Now apple gets to tout that they need flawless encryption to prevent being accused of HIPPA violations!
Playing one agency of the government against the other ought to be fun.
So Apple want me to use the same passcode for both my phone access and my medical records? There's no way I'd even consider doing that.
We view the future as Apple owning your health data, Apple COO Jeff Williams said, followed by "Ah fuck! Consumers! Consumers! How many fucking times did we rehearse this!?". He then stamped his foot, and, visibly flustered, asked if he could do that line again.
If it acquires resources on instantiation like a duck, then its a shared_ptr<Duck>
If there is going to be some kind of exchange of patient records between DRs and patients, it needs to be some standard open format. Not apple's proprietary system.

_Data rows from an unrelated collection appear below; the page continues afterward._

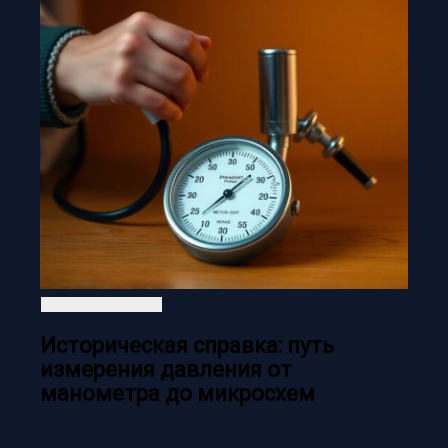
Историческая справка: путь
измерения давления от
манометра до микросхем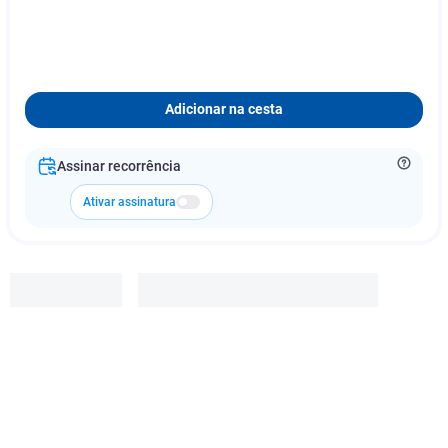
Adicionar na cesta
Assinar recorrência
Ativar assinatura
Aeroflex
R$
32
,
99
Adicionar à cesta
1
x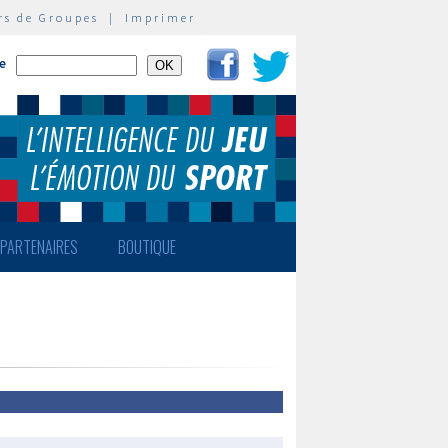
rs de Groupes
|
Imprimer
te
PARTENAIRES
BOUTIQUE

Not to mention there is already enough with people self diagnosing on the web with the likes of WebMD and crackpot homeopathic sites, Last thing we need to do is empower this even more.
Also how long till "apple approved" services can import this data, like WebMD above or other crackpot sites and we end up with some huge HIPPA related data leak.
Really? You think I would trust any COMPANY to guard any of my data. With the rate at which hackers can get into your phone (vendor doesn't matter) I don't bank nor allow any personal information on any device. I have been an IT Systems Engineer for 25 years and know these systems inside and out. Anyone trusting Apple or Google with your data is stupid beyond belief!
All the EMRs are a failure for two reasons : 1. interoperability does not exist (sending a CCDA yes not work) 2. patient data is not centralized. Maybe Apple is fixing this?
Last week they announced hiring dozens of data mining experts and now they want your phone to store all your medical information. Now it all makes sense.
...with an AVM back in the late 1980s, I asked my neurologist what would happen to me if it popped and no one could access the great MRI pictures he'd taken of it. Basically, "too bad". All of you government haters can tune the fuck out right now when I say that ALL of our medical records SHOULD be on-line and available to ALL medical personnel when needed. Before you "privacy-uber-alles" types start getting *your* panties in a wad, there can easily be audit trails and other mechanisms (including SEVERE penalties for inappropriate access to same) to prevent abuse, and you ignore the "greater good". For me, I'd MUCH rather have the EMS personnel responding to my twitching, unconscious body know about my AVM and be able to respond with real, accurate info than worry that someone will find out I got the clap back in 1979. Fuck y'all! You don't want to participate? Fine, have an opt-out option. Me, sign me da fuck up!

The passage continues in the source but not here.